Saved entries:
= Beginning of Section =
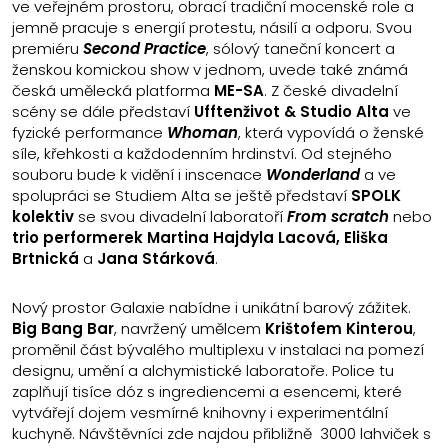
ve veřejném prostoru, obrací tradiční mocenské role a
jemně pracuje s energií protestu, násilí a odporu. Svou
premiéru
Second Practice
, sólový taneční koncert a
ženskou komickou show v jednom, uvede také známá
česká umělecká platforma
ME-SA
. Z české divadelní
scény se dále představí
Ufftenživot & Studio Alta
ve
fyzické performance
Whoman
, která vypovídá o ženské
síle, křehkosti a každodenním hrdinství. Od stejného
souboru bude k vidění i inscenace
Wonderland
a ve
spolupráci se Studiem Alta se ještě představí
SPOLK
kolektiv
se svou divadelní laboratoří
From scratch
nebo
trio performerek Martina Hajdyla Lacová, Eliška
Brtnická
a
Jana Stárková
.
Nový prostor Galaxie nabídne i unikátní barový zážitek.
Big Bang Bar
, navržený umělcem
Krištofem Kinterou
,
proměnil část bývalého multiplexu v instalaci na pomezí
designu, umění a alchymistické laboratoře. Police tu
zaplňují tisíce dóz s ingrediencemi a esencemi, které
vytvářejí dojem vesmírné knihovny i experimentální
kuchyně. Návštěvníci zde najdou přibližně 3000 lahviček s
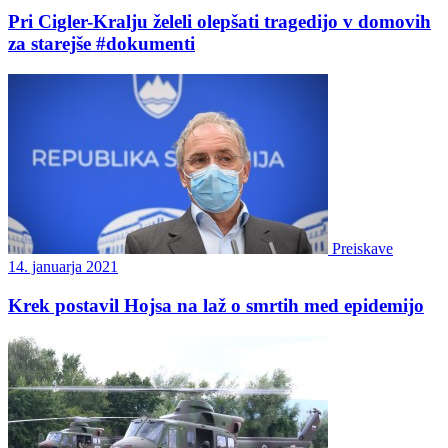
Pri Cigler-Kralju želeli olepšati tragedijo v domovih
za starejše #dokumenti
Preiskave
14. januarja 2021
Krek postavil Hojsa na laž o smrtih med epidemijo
= End of Section =
Work instructions: The task calls for every record to be transcribed exactly, with no images included.

Reply:
ve veřejném prostoru, obrací tradiční mocenské role a
jemně pracuje s energií protestu, násilí a odporu. Svou
premiéru
Second Practice
, sólový taneční koncert a
ženskou komickou show v jednom, uvede také známá
česká umělecká platforma
ME-SA
. Z české divadelní
scény se dále představí
Ufftenživot & Studio Alta
ve
fyzické performance
Whoman
, která vypovídá o ženské
síle, křehkosti a každodenním hrdinství. Od stejného
souboru bude k vidění i inscenace
Wonderland
a ve
spolupráci se Studiem Alta se ještě představí
SPOLK
kolektiv
se svou divadelní laboratoří
From scratch
nebo
trio performerek Martina Hajdyla Lacová, Eliška
Brtnická
a
Jana Stárková
.
Nový prostor Galaxie nabídne i unikátní barový zážitek.
Big Bang Bar
, navržený umělcem
Krištofem Kinterou
,
proměnil část bývalého multiplexu v instalaci na pomezí
designu, umění a alchymistické laboratoře. Police tu
zaplňují tisíce dóz s ingrediencemi a esencemi, které
vytvářejí dojem vesmírné knihovny i experimentální
kuchyně. Návštěvníci zde najdou přibližně 3000 lahviček s
Pri Cigler-Kralju želeli olepšati tragedijo v domovih
za starejše #dokumenti
Preiskave
14. januarja 2021
Krek postavil Hojsa na laž o smrtih med epidemijo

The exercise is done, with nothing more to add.